Ginger Roasted Duck with Orange Marmalade Sauce

Nothing screams celebration more than a whole roast duck! You will need to start the day before you plan on eating it; but it’s totally worth the effort to ensure the ultimate crispy skin.

Prep:
10 mins
Cook:
2 hours
Serves:
4

Ingredients

For the duck:

1 whole Canter Valley duck (available in store)

1 Tbsp sea salt

1 tsp ground ginger

1 orange

3cm piece fresh ginger, grated

For the orange marmalade sauce:

200ml orange juice

2 Tbsp brown sugar

1 Tbsp soy sauce

3 slices fresh ginger

4 Tbsp orange or grapefruit marmalade

2 oranges

Method

Prep the duck the day before you plan on cooking. Remove the wing tips and any excess fat. You may also like to remove the wishbone to make carving easier (keep these for making a batch of stock).

Prick the duck all over with a small paring knife or skewer, but try not to cut the flesh. In a large pot of boiling water, blanch the duck for 2 minutes. Allow the water to drain off. Place the duck on a rack on top of a tray, breast side up, and pat dry with paper towels.

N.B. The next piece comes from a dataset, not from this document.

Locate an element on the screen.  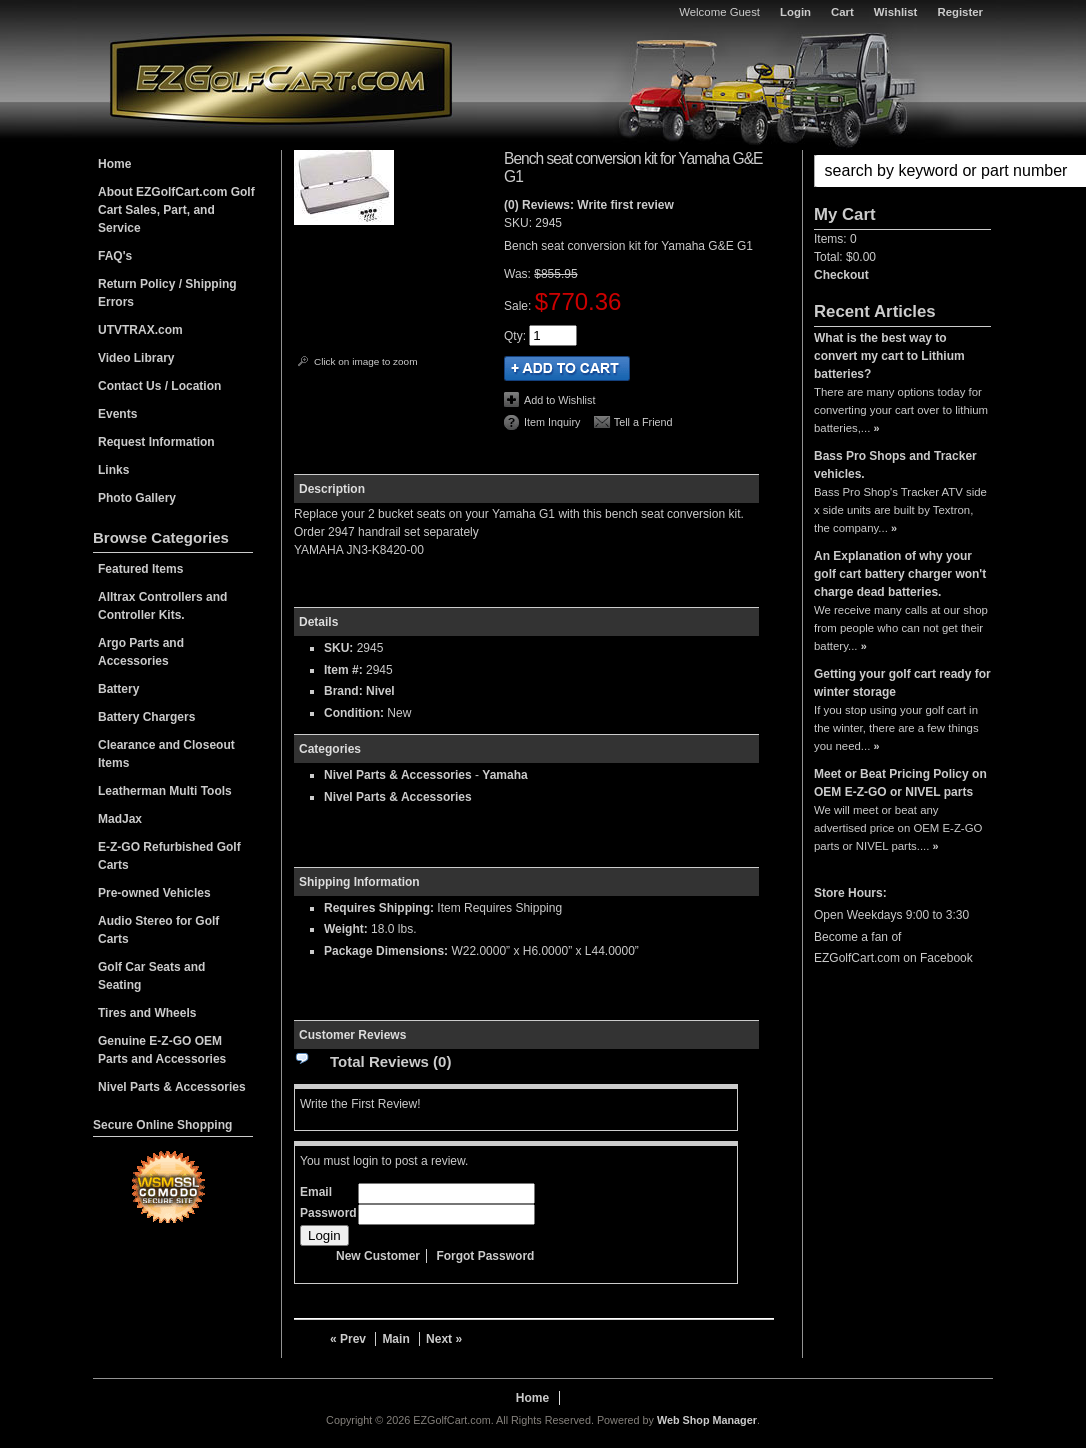 Checkout is located at coordinates (841, 275).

Mix the sea salt with the ground ginger and rub all over the duck skin. Grate the orange zest, combine with the fresh ginger, and rub the inside of the duck. Remove any remaining peel or pith from the orange, cut the flesh into wedges, and stuff them into the cavity. Refrigerate, uncovered, overnight to help dry out the skin.

Preheat the oven to 180°C.

Roast the duck, breast side up, on the rack for 1 hour, adding 1 cup of water to the tray underneath to catch the drippings (top this up as required). After 1 hour, turn the duck over (breast side down), and cook for a further 30 minutes. Turn over again (breast side up), for the final 30 minutes.

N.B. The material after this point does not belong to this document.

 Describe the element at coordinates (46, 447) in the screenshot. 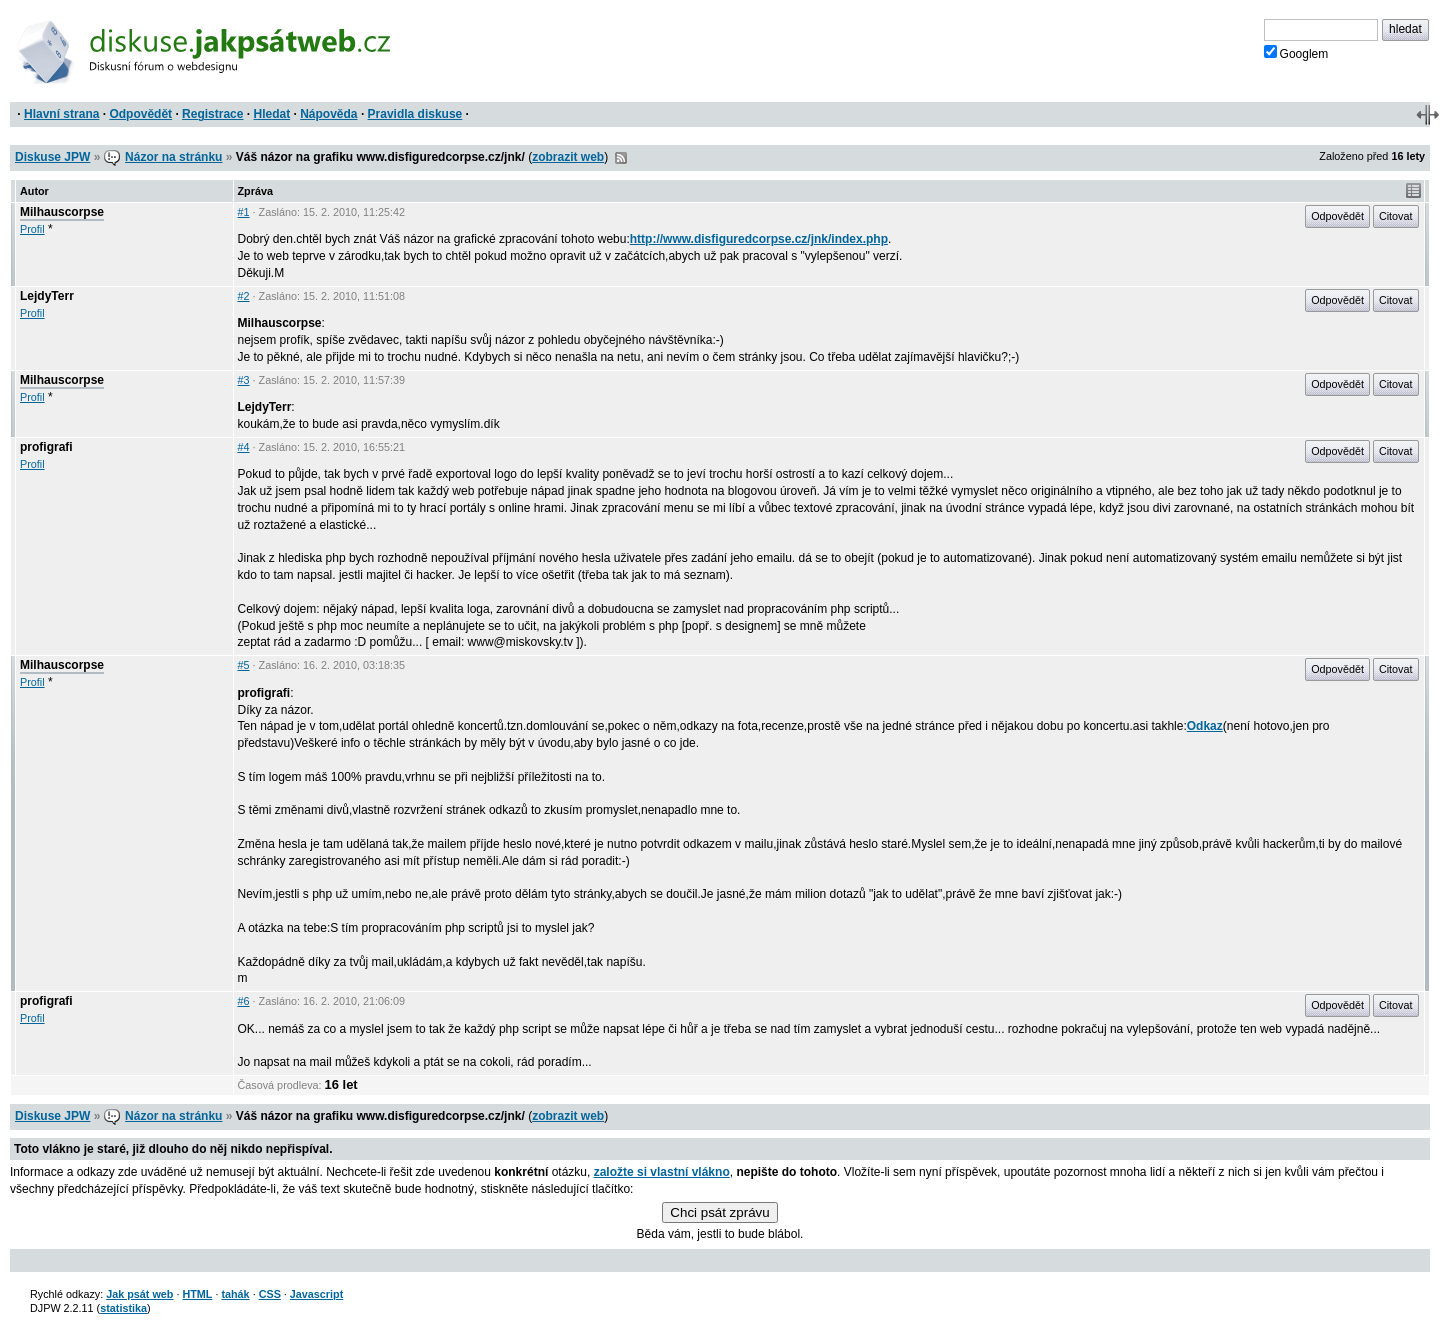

Rest the duck for at least 20 minutes before carving and serving with the sauce, fennel kohlrabi slaw, and Farro Kitchen duck fat potatoes.

For the orange marmalade sauce: In a small saucepan, place the orange juice, brown sugar, soy sauce, ginger, marmalade, and the finely grated zest of 1 orange. Heat together for 5-10 minutes, until it thickens. Remove and discard the ginger slices, keeping the sauce warm.

Peel the oranges and cut into segments. Set aside. Just before serving, add the segments and any juices to the sauce and put on a platter with the duck.